TASK DETAILS: Repeat every line of the material below exactly.

--------------------------------

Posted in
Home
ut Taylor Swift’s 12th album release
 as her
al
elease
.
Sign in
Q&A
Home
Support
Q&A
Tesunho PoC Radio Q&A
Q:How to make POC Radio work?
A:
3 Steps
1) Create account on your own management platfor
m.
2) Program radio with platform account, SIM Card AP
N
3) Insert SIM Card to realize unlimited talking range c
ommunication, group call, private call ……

--------------------------------

TASK SOLUTION:
Posted in
Home
ut Taylor Swift’s 12th album release
 as her
al
elease
.
Sign in
Q&A
Home
Support
Q&A
Tesunho PoC Radio Q&A
Q:How to make POC Radio work?
A:
3 Steps
1) Create account on your own management platfor
m.
2) Program radio with platform account, SIM Card AP
N
3) Insert SIM Card to realize unlimited talking range c
ommunication, group call, private call ……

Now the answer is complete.